§ **What to produce**
Every entry below has to appear again in your reply, word for word, but no picture may.

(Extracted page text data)
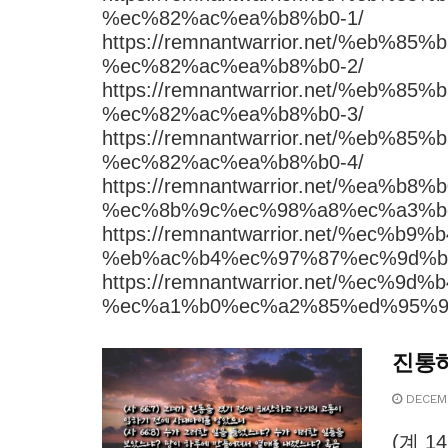
%ec%82%ac%ea%b8%b0-1/
https://remnantwarrior.net/%eb
%ec%82%ac%ea%b8%b0-2/
https://remnantwarrior.net/%eb
%ec%82%ac%ea%b8%b0-3/
https://remnantwarrior.net/%eb
%ec%82%ac%ea%b8%b0-4/
https://remnantwarrior.net/%ea%
%ec%8b%9c%ec%98%a8%ec%a3%b
https://remnantwarrior.net/%ec
%eb%ac%b4%ec%97%87%ec%9d%b
https://remnantwarrior.net/%ec
%ec%a1%b0%ec%a2%85%ed%95%9
진통
DECEMB
(계 1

§ **Problem solution**
%ec%82%ac%ea%b8%b0-1/
https://remnantwarrior.net/%eb
%ec%82%ac%ea%b8%b0-2/
https://remnantwarrior.net/%eb
%ec%82%ac%ea%b8%b0-3/
https://remnantwarrior.net/%eb
%ec%82%ac%ea%b8%b0-4/
https://remnantwarrior.net/%ea%
%ec%8b%9c%ec%98%a8%ec%a3%b
https://remnantwarrior.net/%ec
%eb%ac%b4%ec%97%87%ec%9d%b
https://remnantwarrior.net/%ec
%ec%a1%b0%ec%a2%85%ed%95%9
진통
DECEMB
(계 1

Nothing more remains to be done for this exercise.